Do you know me? Everyone else does.
I see you looking at me. Let me answer your question before you ask it. No, you don't know me. We've never met. No, I am not your daughter's ballet teacher. I'm (probably) not your older brother's ex-girlfriend. I'm (most likely) not the girl who sat across from you in high school English. I'll tell you who I am: I'm a person many people recognize on first sight - although they've never seen me before. Sometimes I feel like Everywoman's doppelgänger.
When I was a teen, I hated the sudden recognition I'd see on people's faces. Here I was, searching frantically for my own identity - and everyone was claiming it.
One time, I was particularly miffed. "Well, I never!" I stalked into the house after school. "Some guy thought I used to go to school with him!"
"So?" Mom inquired gently.
"So - he was in his 50s, at least! I don't look that old!"
Mom looked at me, her gangly 15-year-old. She said, "He was dreaming. For a few minutes, he got to be 15 again. I hope he enjoyed it."
"Well, it was ridiculous!"
"Someday you'll understand."
Here's an everyday occurrence: A woman runs up to me in a parking lot and grabs my elbow. "Didn't you hear me calling you?
"Uh ... no," I say, trying to place her.
"I was shouting at the top of my lungs," the stranger says. "Rosa! Rosa! But you kept on walking."
I laugh. "My name's not Rosa. Sorry."
"But aren't you...?"
"No, I'm not."
Sometimes people politely refuse to take me at my word: "Sure you are! You dated Denny and then the two of you...."
"Really," I say. "I don't know any Dennys. Never have."
"But I'm sure you are!"
"I'm sorry to disappoint you, but I know I'm not." I've never had to actually show ID, but I've come close.
One day, a boy who was probably about 12 came to the door, collecting bottles for a drive. His jaw dropped when I opened the door. "I know you!"
"Really?" I said.
"Sure! You're that movie star - I can't think of your name!"
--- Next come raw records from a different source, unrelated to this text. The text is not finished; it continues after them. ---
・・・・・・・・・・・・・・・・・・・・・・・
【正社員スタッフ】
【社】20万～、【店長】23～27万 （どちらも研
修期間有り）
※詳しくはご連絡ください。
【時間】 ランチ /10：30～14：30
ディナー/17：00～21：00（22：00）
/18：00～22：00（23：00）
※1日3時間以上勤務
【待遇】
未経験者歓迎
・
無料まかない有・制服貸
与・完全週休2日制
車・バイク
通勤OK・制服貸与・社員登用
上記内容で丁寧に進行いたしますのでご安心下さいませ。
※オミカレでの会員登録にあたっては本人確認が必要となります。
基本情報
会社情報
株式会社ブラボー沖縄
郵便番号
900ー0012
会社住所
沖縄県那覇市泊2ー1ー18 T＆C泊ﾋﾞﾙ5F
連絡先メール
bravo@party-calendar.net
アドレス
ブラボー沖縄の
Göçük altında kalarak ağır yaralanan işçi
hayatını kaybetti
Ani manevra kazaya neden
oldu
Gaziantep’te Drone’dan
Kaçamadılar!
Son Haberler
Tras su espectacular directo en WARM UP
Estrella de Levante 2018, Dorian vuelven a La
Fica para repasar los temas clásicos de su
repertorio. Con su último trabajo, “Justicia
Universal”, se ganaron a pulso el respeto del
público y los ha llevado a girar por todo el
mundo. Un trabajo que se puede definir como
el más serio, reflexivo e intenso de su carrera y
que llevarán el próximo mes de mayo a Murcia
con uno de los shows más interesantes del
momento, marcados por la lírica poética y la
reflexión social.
When I told my husband of my most flattering misidentification to date, he snorted. "Boy! What some kids will say to be the best in their bottle drive!"
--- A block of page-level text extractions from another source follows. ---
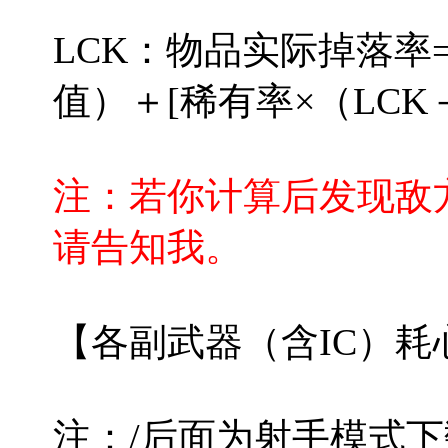
LCK：物品实际掉落率
值）＋[稀有率×（LCK－1
注：若你计算后发现敌方
请告知我。
【各副武器（含IC）耗
注：/后面为射手模式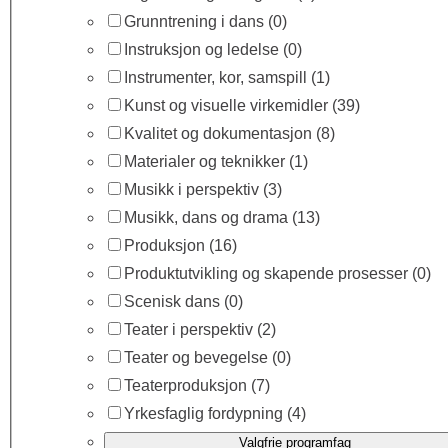
Grunntrening i dans
(0)
Instruksjon og ledelse
(0)
Instrumenter, kor, samspill
(1)
Kunst og visuelle virkemidler
(39)
Kvalitet og dokumentasjon
(8)
Materialer og teknikker
(1)
Musikk i perspektiv
(3)
Musikk, dans og drama
(13)
Produksjon
(16)
Produktutvikling og skapende prosesser
(0)
Scenisk dans
(0)
Teater i perspektiv
(2)
Teater og bevegelse
(0)
Teaterproduksjon
(7)
Yrkesfaglig fordypning
(4)
Valgfrie programfag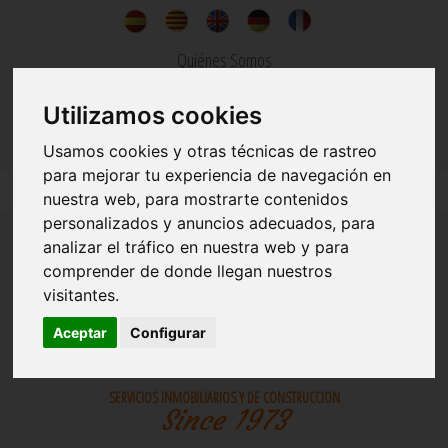
Quiénes Somos
Noticias
Utilizamos cookies
Contacto
Usamos cookies y otras técnicas de rastreo
para mejorar tu experiencia de navegación en
nuestra web, para mostrarte contenidos
personalizados y anuncios adecuados, para
analizar el tráfico en nuestra web y para
comprender de donde llegan nuestros
visitantes.
Aceptar
Configurar
INMOBILIARIA
CONSTRUCCIONES
SERVICIOS INMOBILIARIOS Y DE CONSTRUCCION
Since 1973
"Hey, maybe I do look like a movie star," I mused. "One with dark hair - possibly a younger Liz Taylor or a more, uh, mature Winona Ryder."
"Or maybe Minnie Mouse," my husband suggested, happily bursting my bubble.
Craig was a little less amused the day we attended a class together. A woman I'd never seen before waved and smiled from the front row. My spouse waved back, whispering, "A customer," to me.
But she wasn't looking at Craig. She called, to me, "OK - I know I know you, but I can't think of who you are." After I was done with my usual song and dance, Craig muttered, "I can't believe it. I deliver packages to her nearly every day. She doesn't recognize me, but she knows you!"
"What can I say?" I whispered back. "My features are memorable, even if you've never seen them before!"
One time, I came face to face with one of the women I was commonly mistaken for. And the odd thing was, we both stopped dead in our tracks and looked each other over. It wasn't quite like peering into a mirror, yet it was eerily similar. And then we each smiled and nodded to the other - a silent acknowledgement of seeing something semiwondrous. I wish now I'd asked her how often someone calls her Terry.
After I'd been mistaken for one person or another four times in one day, I told the last inquiring stranger, "I must have the world's most common face. This happens to me constantly."
"Not at all," she assured me. "Your face is most distinctive - which is why I thought you were Ann. She's distinctive-looking, too."
Along with a million other Terry clones. What's the definition of "distinctive" again?
I'm so used to being mistaken for someone else that a few times I've automatically started in with, "No, I'm sorry. I'm not," when I actually was. One time, the woman shook her head and said, "Oh, I was so sure you were one of the Miller girls and that your Mom taught me Home Ec." Oops!
Time to explain that I am one of those Millers, and why I appeared to be denying it. These days I know to let people finish their description of who they think I am. Besides, I like to hear it. Although it ruffled my feathers to be constantly misidentified when I was younger, these days I rather enjoy it. For one thing, it's an instant conversation starter. For another, I love hearing about my twins.
I've been taken for the head of an art center, a flute player, a biologist, and uncounted friends, friends of friends, girlfriends, ex-wives, mothers, and cousins. People thought I was the woman who biked across the country or landscaped their grandmother's garden or bought a goat from them.
My imagination takes off, dreaming of my alternate lives. It adds a touch of va-voom to a pretty content life behind my much-recognized face.
So, if you think you know who I am, please tell me about it. I can't wait to hear.